С течением лет «Хэмблин» утерял свой элегантный и слегка развратный вид, захирев на манер «Кабинета доктора Калигари». Своды арок, украшенные резными молниевидными зигзагами, облупились, а двери, изначально выполненные в подражание австрийским шале, покрыты слоем белой краски. Уныние поселилось в темных коридорах гостиницы, где волей безымянного художника колышутся на стенах огромные кувшинки в коричневых тонах. Перед гостиницей, зависнув над именем Джин Харлоу, размашисто вписанным в тротуар, находится последняя в Лос-Анджелесе пожарная лестница – факт, который я принял к сведению недавно, когда один из встречных пожаров перескочил за демаркационный барьер и грозился перетечь к югу от Сансет. Мой новый люкс – на верхнем этаже в юго-восточном углу здания, в нем восемь огромных окон, доходящих до потолка и открывающихся на все стороны света, кроме севера.
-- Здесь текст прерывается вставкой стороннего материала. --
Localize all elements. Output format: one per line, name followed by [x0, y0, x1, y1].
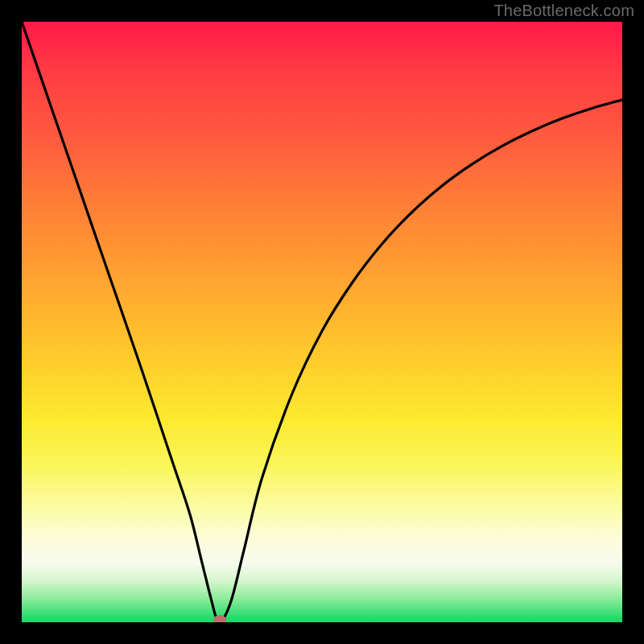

С одной точки в квартире можно смотреть одновременно на восток, на запад и на юг. Туманы Санта-Моники наполняют третье окно, в первое и второе втиснуты нависшие холмы Голливуд-Хиллз, у подножия которых и стоит «Хэмблин»; наверху гряды холмов качаются силуэты крохотных бесплодных пальм, а под ними виден Стрип, по которому передвигаются фигурки японских амазонок-официанток, курсирующих между суси-барами. Каждый день в четыре часа утра на крышу серебряно-стеклянной громады старого клуба «Сент-Джеймс» украдкой приземляется вертолет, и в этот момент огни башни гаснут.
В окнах номер четыре, пять и шесть – постоянные вспышки встречных пожаров. В окнах семь и восемь – дождь их пепла.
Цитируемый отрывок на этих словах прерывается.